:: Information shown ::

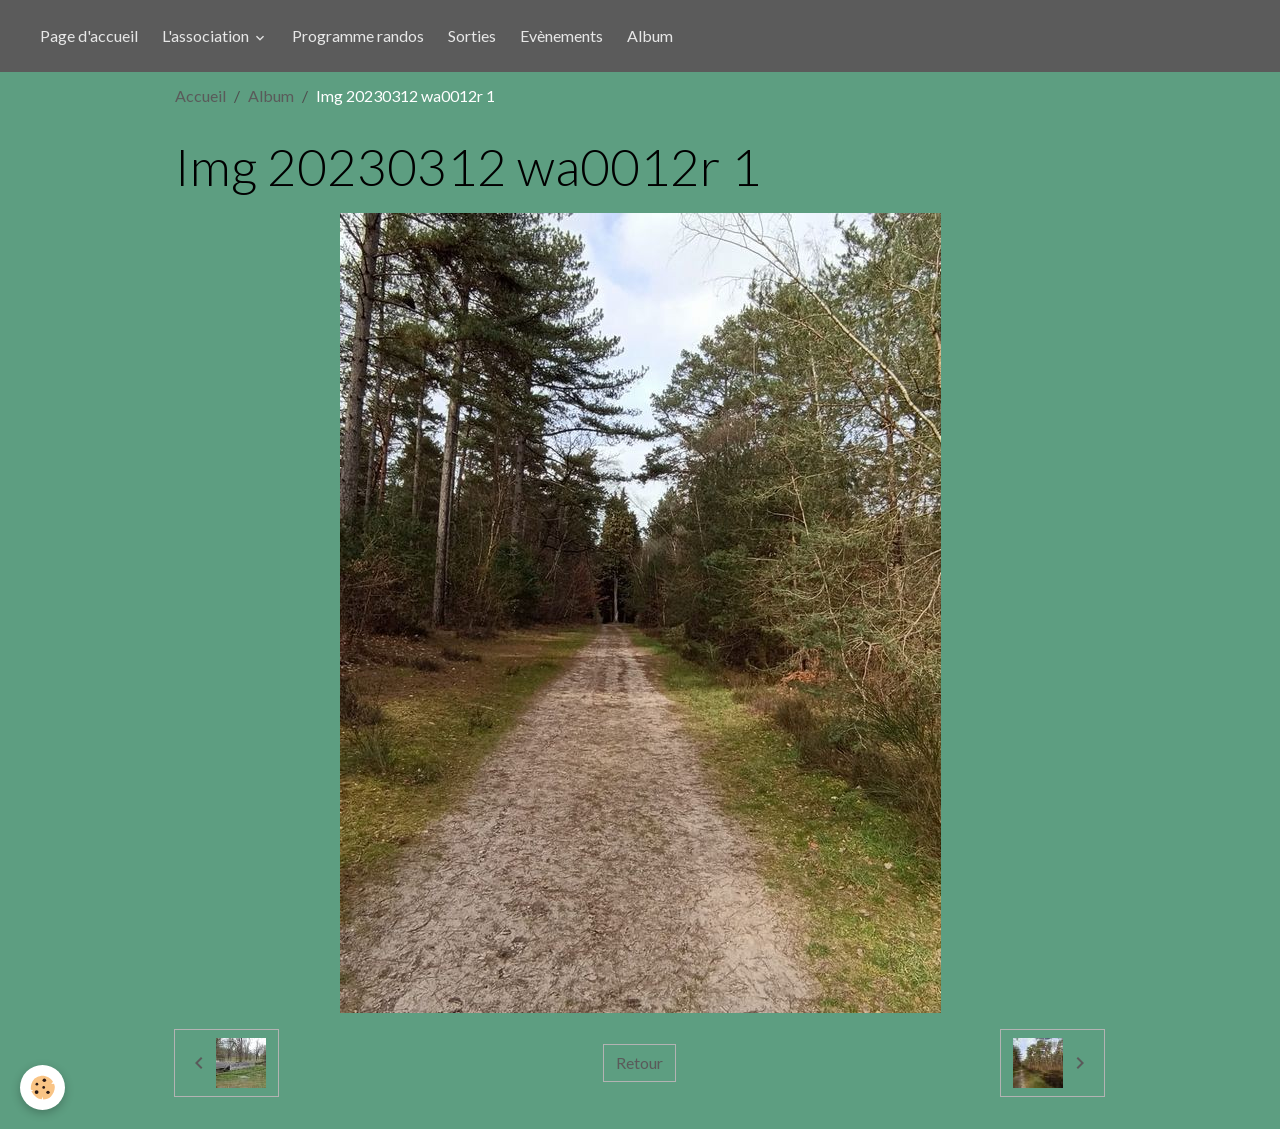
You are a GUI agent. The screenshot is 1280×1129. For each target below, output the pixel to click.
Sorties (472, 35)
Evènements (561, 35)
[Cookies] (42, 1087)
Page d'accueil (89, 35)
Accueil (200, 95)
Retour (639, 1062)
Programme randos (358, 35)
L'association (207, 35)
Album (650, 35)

:::

Task to carry out -> Only the text of the records belongs in the answer; reproduce it verbatim, with no pictures.

Answer to the problem ->
You are a GUI agent. The screenshot is 1280×1129. For each target below, output the pixel to click.
Sorties (472, 35)
Evènements (561, 35)
[Cookies] (42, 1087)
Page d'accueil (89, 35)
Accueil (200, 95)
Retour (639, 1062)
Programme randos (358, 35)
L'association (207, 35)
Album (650, 35)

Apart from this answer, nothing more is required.